Jadi apa yang bisa kita lakukan?
Pertama, kita perlu menyadari bahwa AI bukan kekuatan netral. Itu memiliki konsekuensi psikologis. Pengguna harus berhati -hati, terutama selama periode tekanan emosional atau isolasi. Dokter perlu bertanya, apakah AI memperkuat pemikiran obsesif? Apakah itu menggantikan kontak manusia yang bermakna? Jika demikian, intervensi mungkin diperlukan.
Bagi pengembang, tugas itu etis sama teknisnya. Model -model ini membutuhkan perlindungan. Mereka harus dapat menandai atau mengarahkan kembali konten yang tidak terorganisir atau delusi. Keterbatasan alat ini juga harus dikomunikasikan dengan jelas dan berulang kali.

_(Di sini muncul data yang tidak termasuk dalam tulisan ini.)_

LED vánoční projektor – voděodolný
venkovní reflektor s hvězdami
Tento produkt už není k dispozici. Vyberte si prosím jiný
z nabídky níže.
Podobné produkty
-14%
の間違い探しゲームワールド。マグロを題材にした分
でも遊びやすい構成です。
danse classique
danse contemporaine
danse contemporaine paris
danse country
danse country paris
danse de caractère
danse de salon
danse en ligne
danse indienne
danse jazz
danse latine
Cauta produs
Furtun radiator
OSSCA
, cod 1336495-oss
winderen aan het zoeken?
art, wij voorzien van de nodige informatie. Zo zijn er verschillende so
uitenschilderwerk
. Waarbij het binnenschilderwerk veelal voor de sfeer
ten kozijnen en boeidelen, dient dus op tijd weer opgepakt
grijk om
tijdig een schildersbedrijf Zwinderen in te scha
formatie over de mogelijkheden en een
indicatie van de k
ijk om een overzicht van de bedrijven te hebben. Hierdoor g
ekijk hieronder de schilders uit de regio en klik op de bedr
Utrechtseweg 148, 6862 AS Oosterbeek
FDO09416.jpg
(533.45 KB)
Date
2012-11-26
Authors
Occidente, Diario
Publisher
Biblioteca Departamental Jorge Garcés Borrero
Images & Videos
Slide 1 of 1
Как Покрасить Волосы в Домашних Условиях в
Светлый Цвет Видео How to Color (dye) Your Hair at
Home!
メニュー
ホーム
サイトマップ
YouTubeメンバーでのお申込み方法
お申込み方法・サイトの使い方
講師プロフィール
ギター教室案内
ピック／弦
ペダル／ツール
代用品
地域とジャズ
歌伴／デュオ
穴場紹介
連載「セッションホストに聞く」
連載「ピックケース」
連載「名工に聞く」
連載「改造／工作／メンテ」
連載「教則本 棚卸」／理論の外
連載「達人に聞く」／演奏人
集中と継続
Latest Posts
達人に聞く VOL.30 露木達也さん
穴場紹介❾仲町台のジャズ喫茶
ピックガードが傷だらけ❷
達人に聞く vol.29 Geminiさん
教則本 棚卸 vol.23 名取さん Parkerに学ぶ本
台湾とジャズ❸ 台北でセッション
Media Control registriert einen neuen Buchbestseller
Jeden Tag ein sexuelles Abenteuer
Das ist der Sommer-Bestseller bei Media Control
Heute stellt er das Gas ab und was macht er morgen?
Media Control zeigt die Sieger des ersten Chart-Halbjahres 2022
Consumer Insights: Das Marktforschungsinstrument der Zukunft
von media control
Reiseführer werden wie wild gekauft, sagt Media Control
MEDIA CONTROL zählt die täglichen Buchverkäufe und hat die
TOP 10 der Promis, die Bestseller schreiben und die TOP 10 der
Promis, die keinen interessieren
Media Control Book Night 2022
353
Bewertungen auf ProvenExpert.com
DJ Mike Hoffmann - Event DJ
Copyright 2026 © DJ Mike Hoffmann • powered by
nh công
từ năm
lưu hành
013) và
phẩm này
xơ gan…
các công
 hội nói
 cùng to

Pada akhirnya, saya tidak percaya AI secara inheren buruk. Ini adalah alat revolusioner. Tetapi di luar manfaatnya, ia memiliki kapasitas berbahaya untuk mencerminkan keyakinan kami kembali kepada kami tanpa perlawanan atau nuansa. Dan pada saat budaya yang dibentuk oleh apa yang saya sebut krisis kenyamanan, di mana refleksi diri di-outsourcing dan kontradiksi dihindari, bahwa pencerminan menjadi berbahaya. AI memungkinkan kita percaya distorsi kita sendiri, bukan karena itu ingin menipu kita, tetapi karena itu tidak dapat membedakannya. Dan jika kita kehilangan kemampuan untuk mentolerir ketidaknyamanan, bergulat dengan keraguan, atau menghadapi diri kita sendiri dengan jujur, kita berisiko mengubah alat yang kuat menjadi sesuatu yang jauh lebih korosif, suara menggoda yang menghibur kita saat kita lebih jauh dari satu sama lain, dan pada akhirnya, dari kenyataan.